EXERCISE OBJECTIVE:
The records underneath are to be repeated exactly, with the pictures left out.

Extracted page text data:

'''

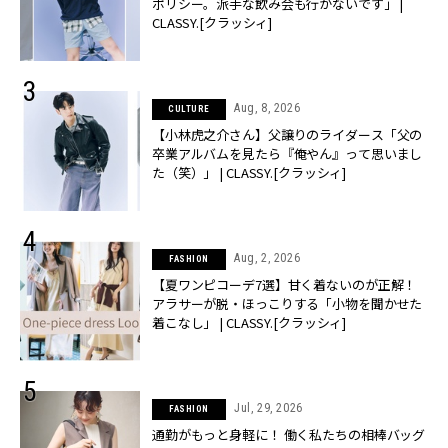
ポリシー。派手な飲み会も行かないです」 |
CLASSY.[クラッシィ]
Aug, 8, 2026
CULTURE
【小林虎之介さん】父譲りのライダース「父の
卒業アルバムを見たら『俺やん』って思いまし
た（笑）」 | CLASSY.[クラッシィ]
Aug, 2, 2026
FASHION
【夏ワンピコーデ7選】甘く着ないのが正解！
アラサーが脱・ほっこりする「小物を聞かせた
着こなし」 | CLASSY.[クラッシィ]
Jul, 29, 2026
FASHION
通勤がもっと身軽に！ 働く私たちの相棒バッグ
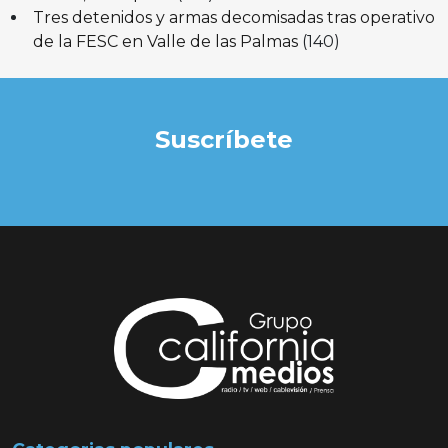
Tres detenidos y armas decomisadas tras operativo
de la FESC en Valle de las Palmas
(140)
Suscríbete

'''

EXERCISE ANSWER:
ポリシー。派手な飲み会も行かないです」 |
CLASSY.[クラッシィ]
Aug, 8, 2026
CULTURE
【小林虎之介さん】父譲りのライダース「父の
卒業アルバムを見たら『俺やん』って思いまし
た（笑）」 | CLASSY.[クラッシィ]
Aug, 2, 2026
FASHION
【夏ワンピコーデ7選】甘く着ないのが正解！
アラサーが脱・ほっこりする「小物を聞かせた
着こなし」 | CLASSY.[クラッシィ]
Jul, 29, 2026
FASHION
通勤がもっと身軽に！ 働く私たちの相棒バッグ
Tres detenidos y armas decomisadas tras operativo
de la FESC en Valle de las Palmas
(140)
Suscríbete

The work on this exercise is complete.